> [YOUR OBJECTIVE] Go through the entries below and print, exactly, the lines starting at the one with "vanced solutions globally" and ending at the one with "Beauty contests and", keeping both ends and no others.

> [DATA]
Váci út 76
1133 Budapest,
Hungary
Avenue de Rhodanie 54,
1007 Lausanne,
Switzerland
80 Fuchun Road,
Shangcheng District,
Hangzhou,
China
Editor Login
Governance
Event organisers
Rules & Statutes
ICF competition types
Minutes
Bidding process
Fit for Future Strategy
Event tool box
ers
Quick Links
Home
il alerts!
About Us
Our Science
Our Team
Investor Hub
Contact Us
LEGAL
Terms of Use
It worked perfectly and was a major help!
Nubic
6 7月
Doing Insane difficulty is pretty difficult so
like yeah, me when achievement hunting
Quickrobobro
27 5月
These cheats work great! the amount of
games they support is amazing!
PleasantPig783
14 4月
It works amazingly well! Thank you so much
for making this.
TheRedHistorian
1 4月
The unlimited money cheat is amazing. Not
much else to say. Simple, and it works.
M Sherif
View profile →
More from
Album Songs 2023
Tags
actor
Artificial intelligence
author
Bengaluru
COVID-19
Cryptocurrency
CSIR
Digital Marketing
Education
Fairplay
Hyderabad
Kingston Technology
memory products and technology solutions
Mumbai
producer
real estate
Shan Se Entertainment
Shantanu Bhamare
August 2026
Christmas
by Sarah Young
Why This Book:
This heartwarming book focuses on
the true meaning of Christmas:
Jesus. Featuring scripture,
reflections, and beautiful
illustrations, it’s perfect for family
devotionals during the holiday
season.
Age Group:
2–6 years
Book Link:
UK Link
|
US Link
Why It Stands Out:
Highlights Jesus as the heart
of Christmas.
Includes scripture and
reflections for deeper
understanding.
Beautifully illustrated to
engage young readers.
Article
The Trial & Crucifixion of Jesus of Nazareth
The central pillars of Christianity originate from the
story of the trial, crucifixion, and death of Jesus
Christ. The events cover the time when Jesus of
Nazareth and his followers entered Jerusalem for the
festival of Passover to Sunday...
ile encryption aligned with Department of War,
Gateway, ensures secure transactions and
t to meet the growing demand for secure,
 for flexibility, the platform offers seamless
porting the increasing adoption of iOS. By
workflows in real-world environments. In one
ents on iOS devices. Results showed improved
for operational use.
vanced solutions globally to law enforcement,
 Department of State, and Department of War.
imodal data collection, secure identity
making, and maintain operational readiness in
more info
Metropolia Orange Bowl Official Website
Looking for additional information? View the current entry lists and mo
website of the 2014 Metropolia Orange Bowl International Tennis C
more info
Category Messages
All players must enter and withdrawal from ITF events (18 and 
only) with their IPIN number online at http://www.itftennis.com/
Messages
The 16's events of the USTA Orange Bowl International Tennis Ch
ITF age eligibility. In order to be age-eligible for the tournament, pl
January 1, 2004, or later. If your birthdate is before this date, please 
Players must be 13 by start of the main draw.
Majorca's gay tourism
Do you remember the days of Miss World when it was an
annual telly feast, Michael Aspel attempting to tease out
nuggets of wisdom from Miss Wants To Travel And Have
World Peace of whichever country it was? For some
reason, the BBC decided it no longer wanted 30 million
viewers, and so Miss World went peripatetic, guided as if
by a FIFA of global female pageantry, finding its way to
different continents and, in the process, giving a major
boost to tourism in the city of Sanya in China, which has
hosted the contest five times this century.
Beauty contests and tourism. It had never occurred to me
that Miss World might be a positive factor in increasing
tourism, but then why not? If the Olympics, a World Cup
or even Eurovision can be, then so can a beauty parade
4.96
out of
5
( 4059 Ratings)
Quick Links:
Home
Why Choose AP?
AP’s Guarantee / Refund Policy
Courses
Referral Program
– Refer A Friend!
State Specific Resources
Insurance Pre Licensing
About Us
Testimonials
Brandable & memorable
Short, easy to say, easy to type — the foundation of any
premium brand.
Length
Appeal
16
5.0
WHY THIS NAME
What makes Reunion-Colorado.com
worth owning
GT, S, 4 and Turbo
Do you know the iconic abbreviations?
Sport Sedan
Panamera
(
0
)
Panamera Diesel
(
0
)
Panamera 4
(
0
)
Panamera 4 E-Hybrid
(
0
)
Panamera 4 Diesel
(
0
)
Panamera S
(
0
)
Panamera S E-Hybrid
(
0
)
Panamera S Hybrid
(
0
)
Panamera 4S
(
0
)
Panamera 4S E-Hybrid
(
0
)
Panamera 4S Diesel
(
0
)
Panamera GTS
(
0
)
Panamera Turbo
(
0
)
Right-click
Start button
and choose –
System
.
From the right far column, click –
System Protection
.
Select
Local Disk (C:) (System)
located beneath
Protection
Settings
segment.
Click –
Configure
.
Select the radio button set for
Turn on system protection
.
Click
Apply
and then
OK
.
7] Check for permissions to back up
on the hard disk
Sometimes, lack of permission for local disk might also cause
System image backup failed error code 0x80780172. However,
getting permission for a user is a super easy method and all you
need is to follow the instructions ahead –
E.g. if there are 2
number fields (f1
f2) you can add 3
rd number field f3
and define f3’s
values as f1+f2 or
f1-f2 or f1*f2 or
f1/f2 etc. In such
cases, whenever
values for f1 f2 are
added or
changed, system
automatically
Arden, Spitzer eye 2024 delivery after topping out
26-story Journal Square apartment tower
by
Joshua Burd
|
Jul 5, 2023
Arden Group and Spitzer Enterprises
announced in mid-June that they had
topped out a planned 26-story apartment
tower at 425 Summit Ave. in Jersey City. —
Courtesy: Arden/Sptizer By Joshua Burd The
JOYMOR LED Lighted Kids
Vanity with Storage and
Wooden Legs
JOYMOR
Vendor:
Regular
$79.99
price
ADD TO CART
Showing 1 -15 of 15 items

> [TASK RESPONSE]
vanced solutions globally to law enforcement,
 Department of State, and Department of War.
imodal data collection, secure identity
making, and maintain operational readiness in
more info
Metropolia Orange Bowl Official Website
Looking for additional information? View the current entry lists and mo
website of the 2014 Metropolia Orange Bowl International Tennis C
more info
Category Messages
All players must enter and withdrawal from ITF events (18 and 
only) with their IPIN number online at http://www.itftennis.com/
Messages
The 16's events of the USTA Orange Bowl International Tennis Ch
ITF age eligibility. In order to be age-eligible for the tournament, pl
January 1, 2004, or later. If your birthdate is before this date, please 
Players must be 13 by start of the main draw.
Majorca's gay tourism
Do you remember the days of Miss World when it was an
annual telly feast, Michael Aspel attempting to tease out
nuggets of wisdom from Miss Wants To Travel And Have
World Peace of whichever country it was? For some
reason, the BBC decided it no longer wanted 30 million
viewers, and so Miss World went peripatetic, guided as if
by a FIFA of global female pageantry, finding its way to
different continents and, in the process, giving a major
boost to tourism in the city of Sanya in China, which has
hosted the contest five times this century.
Beauty contests and tourism. It had never occurred to me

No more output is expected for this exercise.